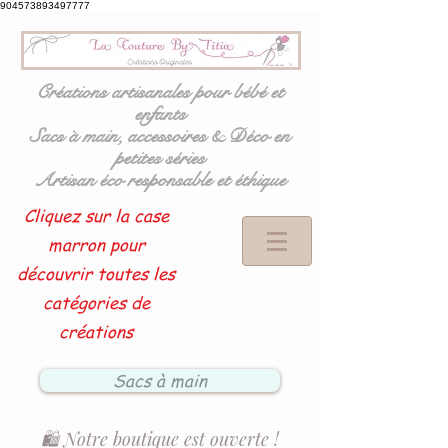
904573893497777
Créations artisanales pour bébé et
enfants
Sacs à main, accessoires & Déco en
petites séries
Artisan éco responsable et éthique
Cliquez sur la case
marron pour
découvrir toutes les
catégories de
créations
Sacs à main
🛍️ Notre boutique est ouverte !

────────────────────

Try it —
Take the entries above and restate them word for word, minus their images.

Solution —
904573893497777
Créations artisanales pour bébé et
enfants
Sacs à main, accessoires & Déco en
petites séries
Artisan éco responsable et éthique
Cliquez sur la case
marron pour
découvrir toutes les
catégories de
créations
Sacs à main
🛍️ Notre boutique est ouverte !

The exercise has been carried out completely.